Survival International – India’s Supreme Court has today dealt a devastating blow to the Dongria Kondh tribe by giving British FTSE 100 company Vedanta permission to mine their sacred mountain. The tribe say the mine will destroy their way of life forever. Vedanta’s subsidiary Sterlite plans to mine for bauxite, the raw material for aluminium, from Niyamgiri mountain in Orissa, eastern India. Vedanta is majority owned by London-based Indian billionaire Anil Agarwal. The Dongria Kondh say the huge open cast mine will destroy a vast swathe of untouched forest, and will reduce their most sacred site to an industrial wasteland. Last month, thirty Dongria Kondh men blockaded a road that is being built through their forest towards the site of the proposed mine. The tribe say they will stage mass protests if mining goes ahead.
The Dongria Kondh cannot appeal this decision by the Supreme Court, but they plan to submit another petition to the Court focusing on the ways in which the mine will violate their cultural and religious rights.
Dongria spokesperson Jitu Jakesika said, ‘We will become beggars if the company destroys our mountain and our forest so that they can make money. We will give our lives for our mountain.’
Tribals say the mines will destroy their livelihoods
BBC NEWS – The Indian Supreme Court has allowed the British company Vedanta Resources to go ahead with a controversial bauxite mining project in Orissa state. But, the court said, the company will have to pay for the development of the region out of its profits. The region is considered sacred by tribes who live in the area and is protected by the constitution. The Supreme Court has also allowed South Korean steel firm Posco to build a $12 billion plant in the same state. Environmental and tribal activists have opposed Vedanta’s plans saying the mines will force people from their homes and destroy their livelihoods.

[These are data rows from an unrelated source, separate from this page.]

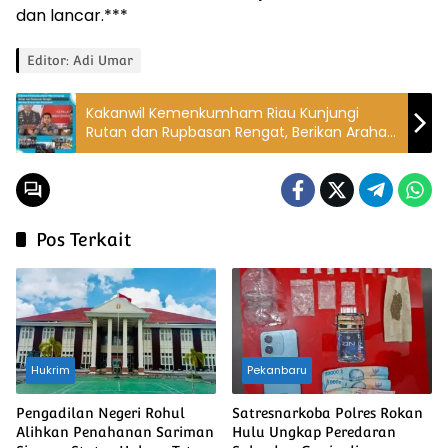
dan lancar.***
Editor: Adi Umar
Kakanwil Kemenkumham Riau Kunjungi
Rutan dan Rupbasan Rengat, Berikan Arahan
dan Penguatan
Pos Terkait
Hukrim
Pekanbaru
Pengadilan Negeri Rohul
Satresnarkoba Polres Rokan
Alihkan Penahanan Sariman
Hulu Ungkap Peredaran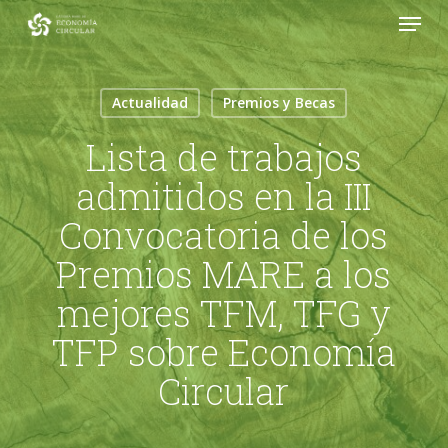
Menu
Skip
to
Close
main
Menu
content
Actualidad
Premios y Becas
Lista de trabajos
admitidos en la III
Convocatoria de los
Premios MARE a los
mejores TFM, TFG y
TFP sobre Economía
Circular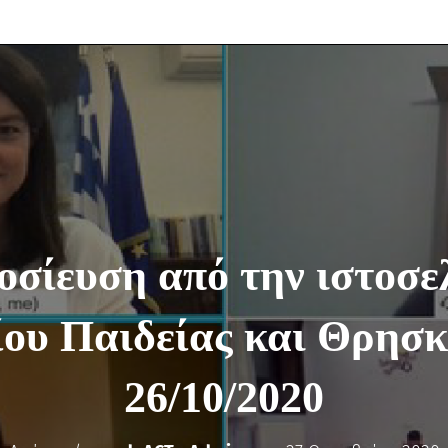
σίευση από την ιστοσε
ου Παιδείας και Θρησ
26/10/2020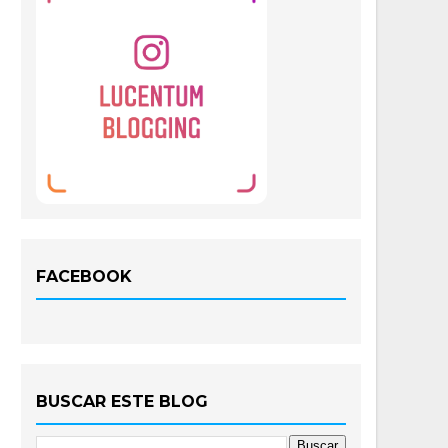
FACEBOOK
BUSCAR ESTE BLOG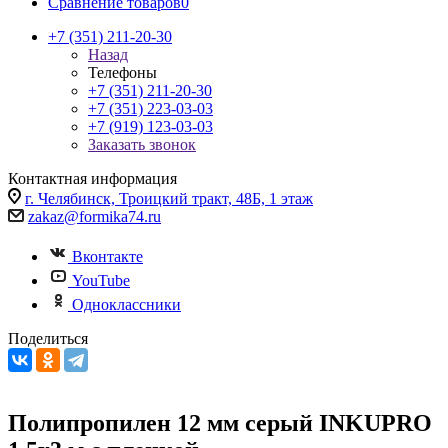
Сравнение товаров
0
+7 (351) 211-20-30
Назад
Телефоны
+7 (351) 211-20-30
+7 (351) 223-03-03
+7 (919) 123-03-03
Заказать звонок
Контактная информация
г. Челябинск, Троицкий тракт, 48Б, 1 этаж
zakaz@formika74.ru
Вконтакте
YouTube
Одноклассники
Поделиться
Полипропилен 12 мм серый INKUPRO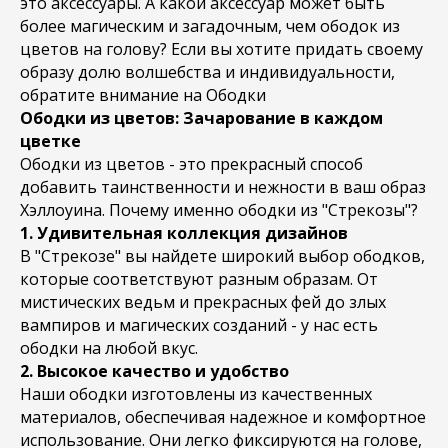
это аксессуары. А какой аксессуар может быть
более магическим и загадочным, чем ободок из
цветов на голову? Если вы хотите придать своему
образу долю волшебства и индивидуальности,
обратите внимание на Ободки
Ободки из цветов: Зачарование в каждом
цветке
Ободки из цветов - это прекрасный способ
добавить таинственности и нежности в ваш образ
Хэллоуина. Почему именно ободки из "Стрекозы"?
1. Удивительная коллекция дизайнов
В "Стрекозе" вы найдете широкий выбор ободков,
которые соответствуют разным образам. От
мистических ведьм и прекрасных фей до злых
вампиров и магических созданий - у нас есть
ободки на любой вкус.
2. Высокое качество и удобство
Наши ободки изготовлены из качественных
материалов, обеспечивая надежное и комфортное
использование. Они легко фиксируются на голове,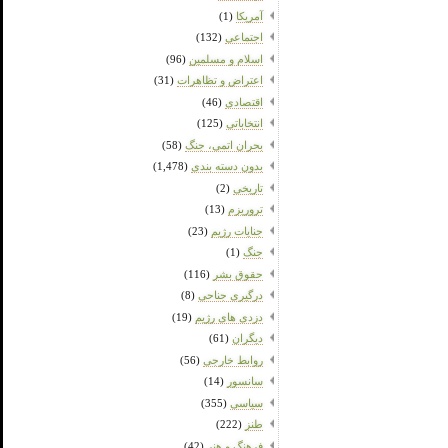
آمریکا
(1)
اجتماعی
(132)
اسلام و مسلمین
(96)
اعتراض و تظاهرات
(31)
اقتصادی
(46)
انتخاباتی
(125)
بحران اتمی، جنگ
(58)
بدون دسته بندی
(1,478)
تاریخی
(2)
تروریزم
(13)
جنایات رژیم
(23)
جنگ
(1)
حقوق بشر
(116)
درگیری جناحی
(8)
دزدی های رژیم
(19)
دیگران
(61)
روابط خارجی
(56)
سانسور
(14)
سیاسی
(355)
طنز
(222)
فرهنگ و هنر
(42)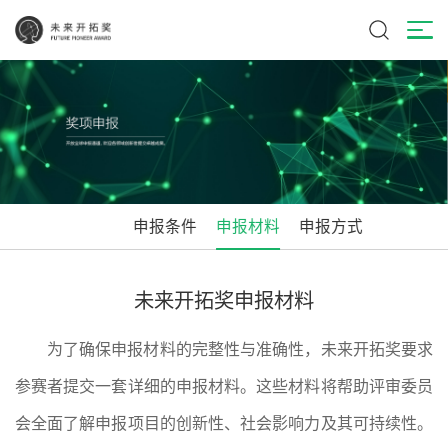
申报条件
申报材料
申报方式
未来开拓奖申报材料
为了确保申报材料的完整性与准确性，未来开拓奖要求
参赛者提交一套详细的申报材料。这些材料将帮助评审委员
会全面了解申报项目的创新性、社会影响力及其可持续性。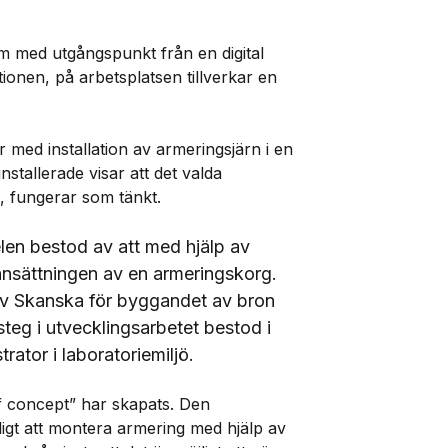
m med utgångspunkt från en digital
onen, på arbetsplatsen tillverkar en
 med installation av armeringsjärn i en
nstallerade visar att det valda
n, fungerar som tänkt.
elen bestod av att med hjälp av
sättningen av en armeringskorg.
av Skanska för byggandet av bron
teg i utvecklingsarbetet bestod i
tor i laboratoriemiljö.
of concept” har skapats. Den
ligt att montera armering med hjälp av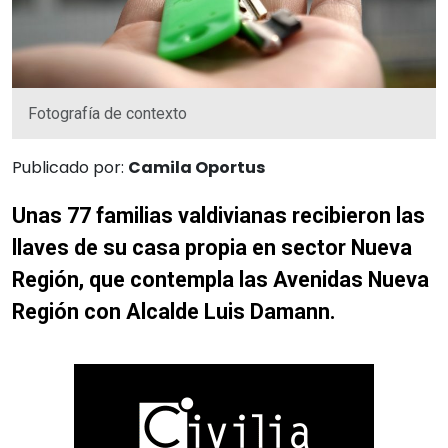
Fotografía de contexto
Publicado por:
Camila Oportus
Unas 77 familias valdivianas recibieron las
llaves de su casa propia en sector Nueva
Región, que contempla las Avenidas Nueva
Región con Alcalde Luis Damann.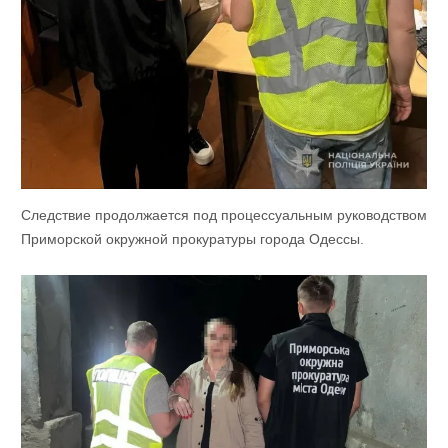
Следствие продолжается под процессуальным руководством
Приморской окружной прокуратуры города Одессы.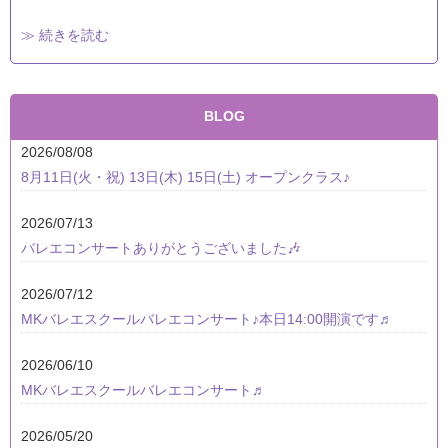
≫ 続きを読む
BLOG
2026/08/08
8月11日(火・祝) 13日(木) 15日(土) オープンクラス♪
2026/07/13
バレエコンサートありがとうございました🎶
2026/07/12
MKバレエスクールバレエコンサート♪本日14:00開演です♬
2026/06/10
MKバレエスクールバレエコンサート♬
2026/05/20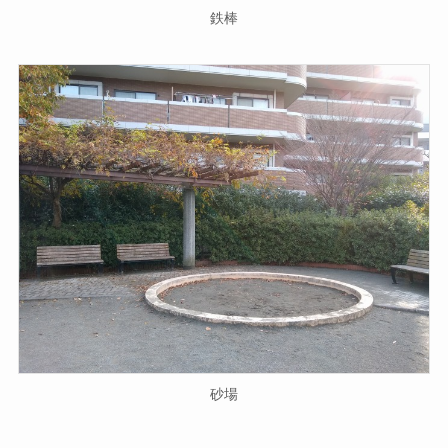
鉄棒
砂場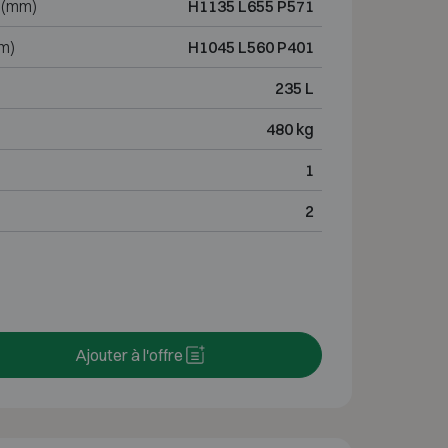
 (mm)
H1135 L655 P571
m)
H1045 L560 P401
235 L
480 kg
1
2
Ajouter à l'offre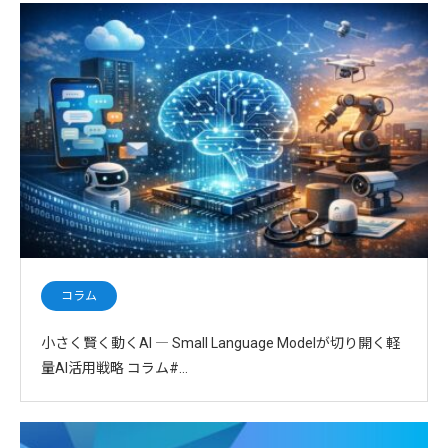
コラム
小さく賢く動くAI ― Small Language Modelが切り開く軽
量AI活用戦略 コラム#…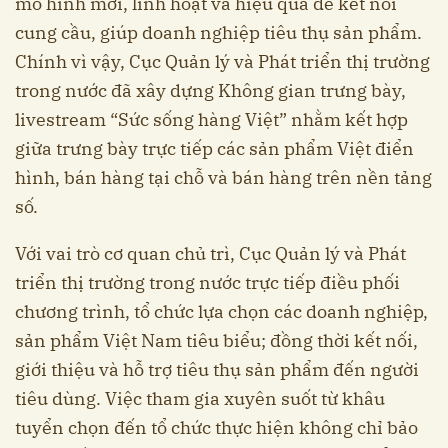
mô hình mới, linh hoạt và hiệu quả để kết nối
cung cầu, giúp doanh nghiệp tiêu thụ sản phẩm.
Chính vì vậy, Cục Quản lý và Phát triển thị trường
trong nước đã xây dựng Không gian trưng bày,
livestream “Sức sống hàng Việt” nhằm kết hợp
giữa trưng bày trực tiếp các sản phẩm Việt điển
hình, bán hàng tại chỗ và bán hàng trên nền tảng
số.
Với vai trò cơ quan chủ trì, Cục Quản lý và Phát
triển thị trường trong nước trực tiếp điều phối
chương trình, tổ chức lựa chọn các doanh nghiệp,
sản phẩm Việt Nam tiêu biểu; đồng thời kết nối,
giới thiệu và hỗ trợ tiêu thụ sản phẩm đến người
tiêu dùng. Việc tham gia xuyên suốt từ khâu
tuyển chọn đến tổ chức thực hiện không chỉ bảo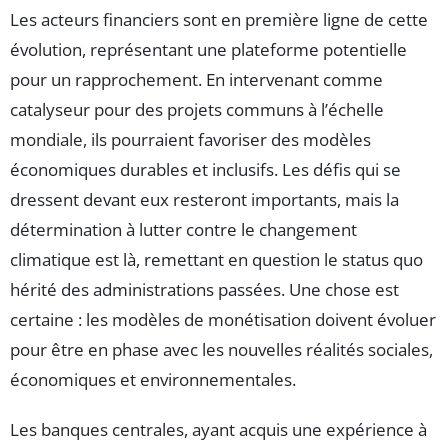
Les acteurs financiers sont en première ligne de cette
évolution, représentant une plateforme potentielle
pour un rapprochement. En intervenant comme
catalyseur pour des projets communs à l’échelle
mondiale, ils pourraient favoriser des modèles
économiques durables et inclusifs. Les défis qui se
dressent devant eux resteront importants, mais la
détermination à lutter contre le changement
climatique est là, remettant en question le status quo
hérité des administrations passées. Une chose est
certaine : les modèles de monétisation doivent évoluer
pour être en phase avec les nouvelles réalités sociales,
économiques et environnementales.
Les banques centrales, ayant acquis une expérience à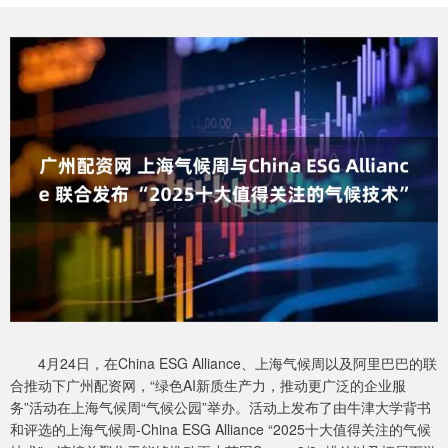
4月24日，在China ESG Alliance、上海气候周以及阿里巴巴的联
合推动下广州配资网，“绿色AI新质生产力，推动更广泛的企业服
务”活动在上海气候周“气候公园”举办。活动上发布了由牛津大学背书
和评选的上海气候周-China ESG Alliance “2025十大值得关注的气候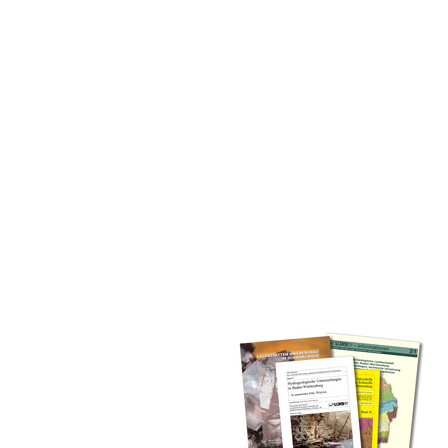
inden Sie alle Bände unserer
 Landesamt (GLA) von Beginn an
mationen (seit 1990), Fachberichte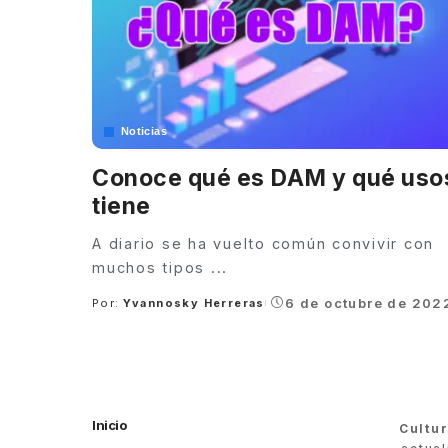
Noticias
Conoce qué es DAM y qué uso
tiene
A diario se ha vuelto común convivir con
muchos tipos
...
6 de octubre de 202
Por:
Yvannosky Herreras
Posted
by
Inicio
Cultu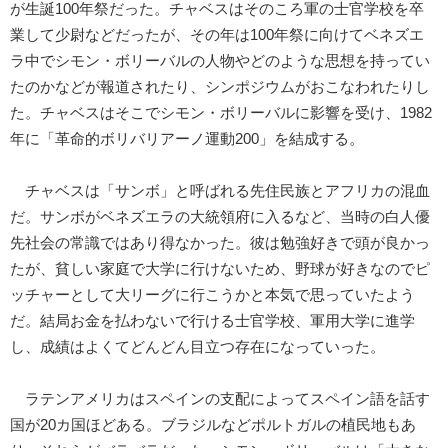
が生誕100年祭だった。チャベスはそのころ軍の士官学校を卒
業して少尉などだったが、その年は100年祭に向けてベネズエ
ラ中でシモン・ボリーバルの人物やどのような思想を持ってい
たのかなどが報道されたり、シンポジウムがおこなわれたりし
た。チャベスはそこでシモン・ボリーバルに影響を受け、1982
年に「革命的ボリバリアーノ運動200」を結成する。
チャベスは「サンボ」と呼ばれる先住民族とアフリカの混血
だ。サンボがベネズエラの大統領府に入るなど、当時の白人優
先社会の常識ではあり得なかった。彼は勉強好きで頭が良かっ
たが、貧しい家庭で大学に行けないため、野球が好きなのでピ
ッチャーとして大リーグに行こうかと本気で思っていたよう
だ。結局お金を払わないで行ける士官学校、軍用大学に進学
し、成績はよくてどんどん目立つ存在になっていった。
ラテンアメリカはスペインの支配によってスペイン語を話す
国が20カ国ほどある。ブラジルなどポルトガルの植民地もあ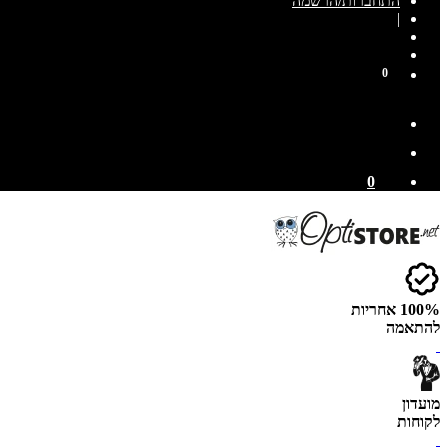
התחברות/הרשמה
|
0
0
100% אחריות
להתאמה
מועדון
לקוחות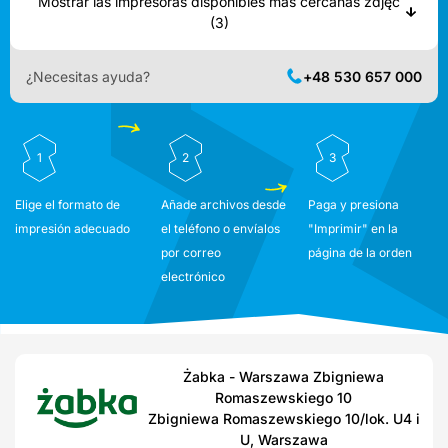
Mostrar las impresoras disponibles más cercanas zdjęć
(3)
¿Necesitas ayuda?
+48 530 657 000
1
2
3
Elige el formato de
Añade archivos desde
Paga y presiona
impresión adecuado
el teléfono o envíalos
"Imprimir" en la
por correo
página de la orden
electrónico
Żabka - Warszawa Zbigniewa
Romaszewskiego 10
Zbigniewa Romaszewskiego 10/lok. U4 i
U, Warszawa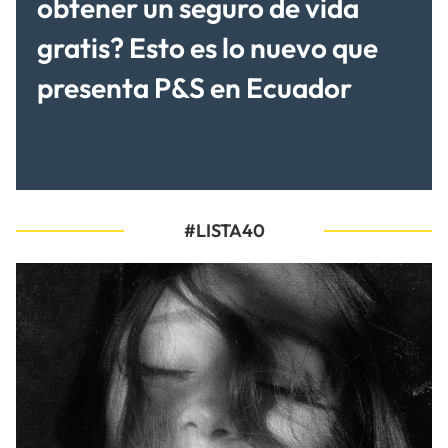
obtener un seguro de vida
gratis? Esto es lo nuevo que
presenta P&S en Ecuador
#LISTA40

The tribes have said they would “fight to the death rather than leave their sacred home” in the Niyamgiri mountains.
The company has an agreement with the state government to set up a bauxite
refinery in the Niyamgiri mountains.
In India, both the state and central government back the Vedanta plan as part of efforts to industrialise and exploit the mineral resources of ‘underdeveloped’ eastern India.
The Supreme Court told the Indian unit of Vedanta, Sterlite Industries, that it will have to pay 10% of its profits or 100m rupees (whichever is more) for the development of the region.
“Even if you kill us we will not give Niyamgiri,” said one tribal member Jairam, in a press statement released on the tribe’s behalf by British charity ActionAid.
Another member of the tribe, Jitu Jakeskia, said: “We are deeply connected with the mountain. It is home to our God Niyamraja.
“We will not allow the company to mine our land, our sacred place. Any compensation they offer is worthless to us.”
The Indian and Orissan governments both back the Vedanta plan as part of efforts to industrialise and exploit mineral resources in the east of the country, which they say is under-developed.
Steel jobs
The giant Posco project in Orissa is the country’s biggest direct foreign investment.
It has faced stiff opposition for more than two years from local farmers who are angry over losing their land.
“Posco is permitted to continue the iron ore mining,” the Supreme Court said.
Reuters reported that Posco had so far been able to acquire about a quarter of the 4,000 acres it says it needs for the plant.
The court gave it the green light to use another 3,000 acres of forest land, the agency reported.
Critics say the plant could displace 20,000 people. The company and the government argue that badly-needed jobs will be created in a poor part of the country.